Stability (0–1) controls variance in the voice across the audio. High stability = consistent, rehearsed delivery. Low stability = natural variation, cadence shifts, slight imperfections.

The default is around 0.5. For a sales voicemail, that's slightly too high — the output sounds like someone reading from a script rather than leaving a message. Dropping to 0.40–0.48 introduces the natural cadence variation that makes it sound spontaneous.

At 0.2, the model gets dramatically expressive in ways that feel theatrical rather than warm. The sweet spot for conversational use is 0.40–0.50.

Similarity boost (0–1) controls how closely the output matches the source voice clone. High values = tight fidelity to the training clips. Low values = the model drifts toward its "generic voice" baseline.

The default is around 0.75. For cloned voices, this is often too low — the voice sounds similar but not distinctly that person. 0.82–0.88 is where a clone stops sounding like an impression and starts sounding like the person.

Above 0.9, you start amplifying recording artifacts from the source clips (room noise, mic quality, breath sounds). The fidelity gain isn't worth the artifact amplification.

Style exaggeration (0–1) controls how much stylistic expression the model layers onto the voice. Zero = flat, neutral delivery. High values = emotionally expressive, theatrical.

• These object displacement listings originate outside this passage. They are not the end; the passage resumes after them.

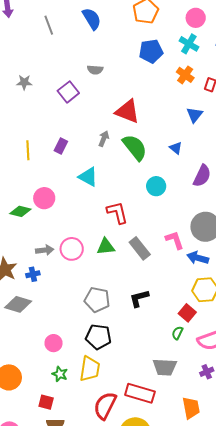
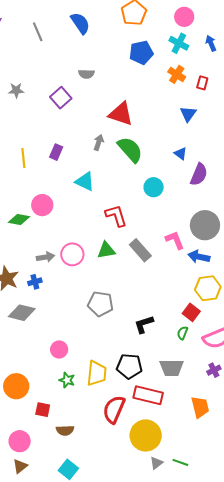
blue triangle: (176, 148) -> (181, 153), moved
black L-shape: (139, 298) -> (144, 324), moved
black pentagon: (98, 337) -> (129, 366), moved
red square: (46, 402) -> (43, 410), moved

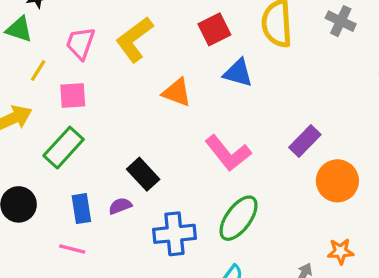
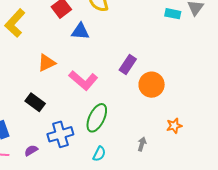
orange triangle: (177, 92) -> (47, 63), moved, turned -36
purple semicircle: (120, 206) -> (31, 150), moved
orange star: (340, 251) -> (174, 126), moved

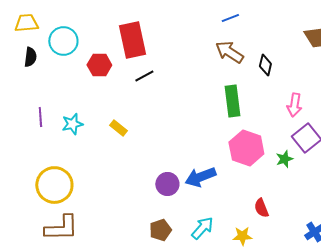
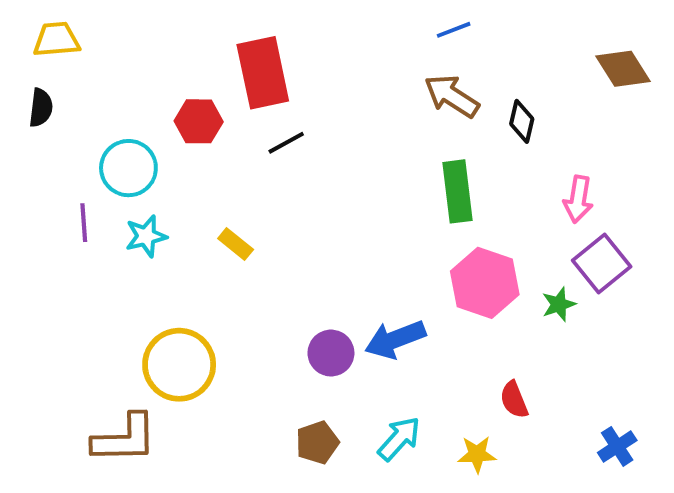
cyan circle: (63, 41) -> (128, 168), moved
black semicircle: (30, 57) -> (41, 108), moved
yellow circle: (54, 185) -> (179, 365), moved

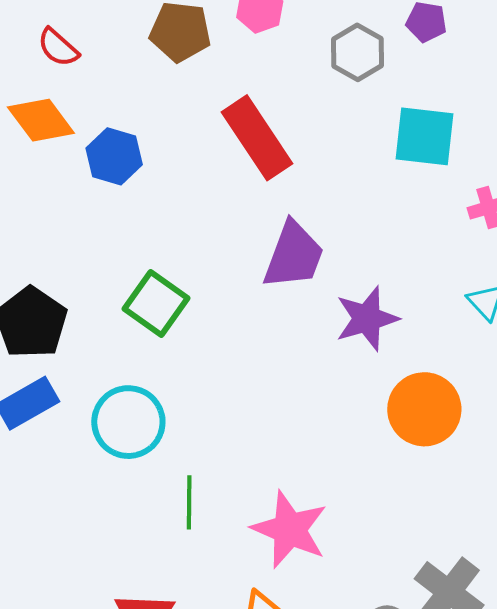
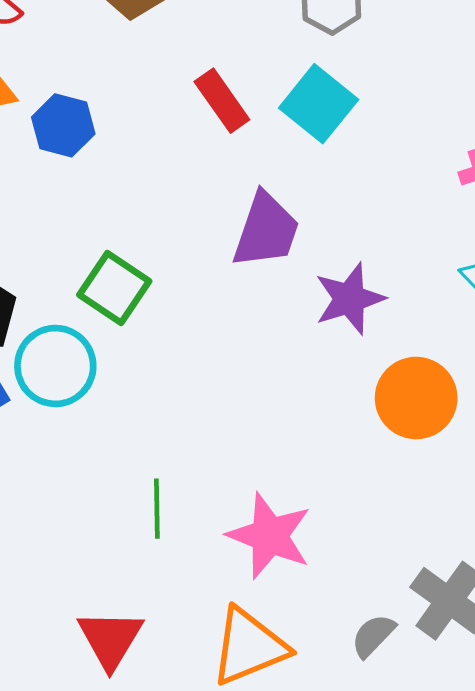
cyan square: (424, 136) -> (319, 104), moved, turned 34
red rectangle: (257, 138) -> (222, 101), size x0.7
cyan circle: (128, 422) -> (55, 366), moved

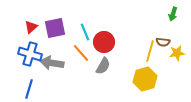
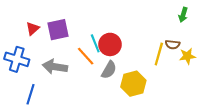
cyan line: (85, 32) -> (95, 43), moved
blue cross: (30, 54) -> (17, 59), moved
yellow hexagon: (145, 79) -> (133, 84), moved

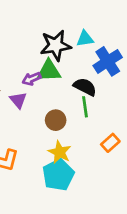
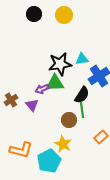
black semicircle: (85, 87) -> (82, 95), turned 96
brown circle: (56, 120) -> (69, 120), moved
cyan pentagon: (58, 175) -> (49, 161), moved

This is the one most people over-tune. A value of 0.3 already sounds performative for anything that should feel like a natural conversation. For voicemails or CRM replies, 0.15–0.25 is the ceiling. Above 0.3, you're producing audio for a podcast intro, not a message from a person.

Speaker boost (boolean) runs an additional post-processing pass to tighten the voice match on cloned voices. It costs ~5% more latency. For cloned voices, it's always worth enabling — the perceptible quality improvement is real.

How they interact

Stability and style interact non-linearly. A high-stability voice with high style exaggeration sounds stiff and over-performed simultaneously — the two properties conflict. A low-stability voice with moderate style exaggeration sounds lively and natural. The combinations I tested:

| Config | Result | |---|---| | Stability 0.7, Style 0.3 | Robotic enthusiasm — wrong | | Stability 0.3, Style 0.4 | Emotionally volatile — wrong | | Stability 0.45, Style 0.2 | Warm, conversational — correct | | Stability 0.5, Style 0.0 | Safe but flat |

Model choice matters too

eleven_turbo_v2_5 vs eleven_multilingual_v2 — for English-only output, turbo is 50% cheaper with near-identical perceptual quality. The latency improvement is also meaningful for real-time pipelines: turbo returns audio roughly 30% faster on average.

Use multilingual_v2 only if you're actually targeting multiple languages or need the highest possible fidelity ceiling on a cloned voice.

Practical defaults for different use cases

| Use case | Stability | Similarity | Style | Speaker boost | |---|---|---|---|---| | Sales voicemail | 0.45 | 0.85 | 0.20 | on | | Podcast host (conversational) | 0.40 | 0.80 | 0.25 | on | | IVR / information | 0.65 | 0.75 | 0.05 | off | | Audiobook narrator | 0.55 | 0.80 | 0.30 | on |

These are starting points, not absolutes. The right test is a blind panel with 3–5 people who know what the target voice sounds like — not solo listening sessions where you've tuned your ear to accept what you built.